Dataset items:

.....

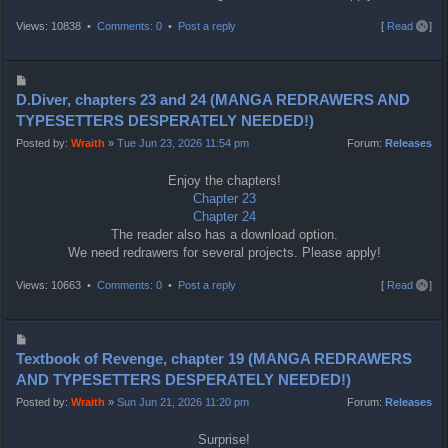
T
Views: 10838 •
Comments: 0
•
Post a reply
[
Read all
]
o
p
P
o
D.Diver, chapters 23 and 24 (MANGA REDRAWERS AND
s
TYPESETTERS DESPERATELY NEEDED!)
t
Posted by:
Wraith
»
Tue Jun 23, 2026 11:54 pm
Forum:
Releases
Enjoy the chapters!
Chapter 23
Chapter 24
The reader also has a download option.
We need redrawers for several projects. Please apply!
T
Views: 10663 •
Comments: 0
•
Post a reply
[
Read all
]
o
p
P
o
Textbook of Revenge, chapter 19 (MANGA REDRAWERS
s
AND TYPESETTERS DESPERATELY NEEDED!)
t
Posted by:
Wraith
»
Sun Jun 21, 2026 11:20 pm
Forum:
Releases
Surprise!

.....

Exercise brief:
Your task is to repeat the entries above exactly, omitting the pictures.

Exercise result:
T
Views: 10838 •
Comments: 0
•
Post a reply
[
Read all
]
o
p
P
o
D.Diver, chapters 23 and 24 (MANGA REDRAWERS AND
s
TYPESETTERS DESPERATELY NEEDED!)
t
Posted by:
Wraith
»
Tue Jun 23, 2026 11:54 pm
Forum:
Releases
Enjoy the chapters!
Chapter 23
Chapter 24
The reader also has a download option.
We need redrawers for several projects. Please apply!
T
Views: 10663 •
Comments: 0
•
Post a reply
[
Read all
]
o
p
P
o
Textbook of Revenge, chapter 19 (MANGA REDRAWERS
s
AND TYPESETTERS DESPERATELY NEEDED!)
t
Posted by:
Wraith
»
Sun Jun 21, 2026 11:20 pm
Forum:
Releases
Surprise!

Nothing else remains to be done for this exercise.